It’s been nearly a week since race day and I’ve been trying to put into words what an amazing race/weekend this truly was. I know my words won’t do it justice but I’ll try. I’m so thankful for the experience put on by the running with the bears team and Mountain Circle. I’m also thankful to even being writing a race recap since I’m now officially into month two of my treatment for chronic lyme disease.
Race Prep: We signed up for this race back in December. I believe we had signed up the moment it opened up as it is a very small race. I think about 300 people plus the charity runners. This all benefits Mountain Circle. They are a non profit that helps foster children and adoption. What better then not only to help children but to build families? Family is really what matters, the love that family brings. It had been on our radar since the summer before when my husband announced “i’m going to run with bears”. Okay I guess I’m down, why not. Must. Feed. Race. Addiction. Then life happens, and then my lyme diagnosis. I got cleared by my doctor and we decided to go forward with the race. It’s always nice to get out of the desert. So we contacted Josie the race director and she put us in contact with Amanda who looked for lodging for us. How nice is that? When do you ever have race officials helping you with your stay? We decided with two dogs and our toddler of terror (just kidding:) we would stay at Copper Creek Camp. It is as summer camp during the week.

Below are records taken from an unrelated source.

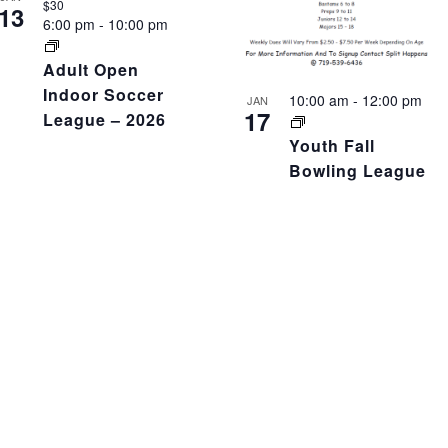
$30
13
6:00 pm
-
10:00 pm
Adult Open
Indoor Soccer
10:00 am
-
12:00 pm
JAN
17
League – 2026
Youth Fall
Bowling League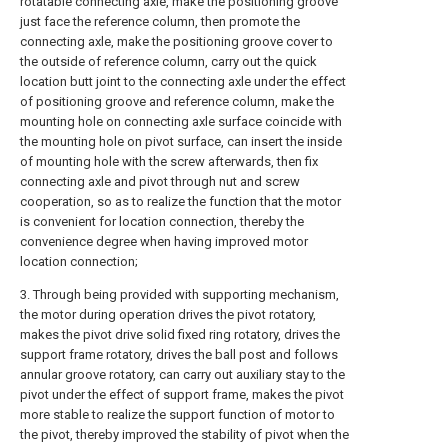
rotatable connecting axle, make the positioning groove
just face the reference column, then promote the
connecting axle, make the positioning groove cover to
the outside of reference column, carry out the quick
location butt joint to the connecting axle under the effect
of positioning groove and reference column, make the
mounting hole on connecting axle surface coincide with
the mounting hole on pivot surface, can insert the inside
of mounting hole with the screw afterwards, then fix
connecting axle and pivot through nut and screw
cooperation, so as to realize the function that the motor
is convenient for location connection, thereby the
convenience degree when having improved motor
location connection;
3. Through being provided with supporting mechanism,
the motor during operation drives the pivot rotatory,
makes the pivot drive solid fixed ring rotatory, drives the
support frame rotatory, drives the ball post and follows
annular groove rotatory, can carry out auxiliary stay to the
pivot under the effect of support frame, makes the pivot
more stable to realize the support function of motor to
the pivot, thereby improved the stability of pivot when the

Our Accommodations: We stayed in a little cabin. It was cute, rustic. There was enough room for the whole gang. A little chilly a night, but once we figured out the sleepwear and sleeping bags we were cozy. Talk about being in nature. There was a huge buck in the middle of the soccer field as we pulled in, a duck pond, a horse barn. This would be a great place for a group of friends. My only regret is not bring a hot pot to make coffee.

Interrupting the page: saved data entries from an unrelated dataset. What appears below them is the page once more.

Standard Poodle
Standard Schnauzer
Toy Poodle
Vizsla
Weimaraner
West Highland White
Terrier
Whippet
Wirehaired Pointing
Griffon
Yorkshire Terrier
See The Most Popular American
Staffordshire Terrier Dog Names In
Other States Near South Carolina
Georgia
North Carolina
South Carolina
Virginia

Packet Pick up/Pasta Dinner: Despite being a very small race, this was the most organized race hands down. Picking up our goodies and swag bag was a breeze. We then settled in for our pasta dinner. This also benefited Mountain Circle, who also takes the foster children on trips such as the snowboarding trip shown in the race video. There was also a Brooks pop up shop. I purchased a hat with the bears logo and a couple of temporary bear paw tattoos. I may have one still on my leg (shh….). Both the race director Josie and Shauna (Director of Mountain Circle) made it a point to say hello and welcome us to the race. That’s just the feel of this race, you are a part of something. You are welcomed to this community with open arms. We finished dinner and let our little guy Ryan play on the play ground.

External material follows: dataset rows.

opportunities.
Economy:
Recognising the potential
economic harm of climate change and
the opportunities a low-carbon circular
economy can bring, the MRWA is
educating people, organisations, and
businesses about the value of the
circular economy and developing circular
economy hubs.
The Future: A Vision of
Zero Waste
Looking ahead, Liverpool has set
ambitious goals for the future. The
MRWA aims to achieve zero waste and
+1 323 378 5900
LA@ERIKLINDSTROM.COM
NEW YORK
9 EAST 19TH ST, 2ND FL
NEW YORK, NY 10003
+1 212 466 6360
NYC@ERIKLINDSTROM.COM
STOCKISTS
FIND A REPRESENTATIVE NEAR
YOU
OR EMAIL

Starting Line: The Marathon ( which my husband was running) started at 6:30, half marathon at 7 and the 10k (which myself and my motely crew of Chester, Winnie and Ryan) started at 8 so I had time to kill. We parked in a cow pasture, as fog was hugging the meadow and the cows were mooing, temps climbing into the mid 40s. I had to pinch myself, did I die and go to Heaven?? Plumas County is simply beautiful. I felt this way in Hawaii. Living in the desert makes you so appreciative. Anyway Chris took off and I got us situated. It was hot mess express as I tried to put on costumes. (We were attempting a spin of Goldilocks and the three bears. ) The race started at someone’s picturesque farm house. The grounds were set up with food, a sweat check, bouncy house and porta potties….well how was I going to use those?? As I found a post to tie the dogs two, the next door neighbor offered to watch my crew for me. Seriously? These people were just so sweet.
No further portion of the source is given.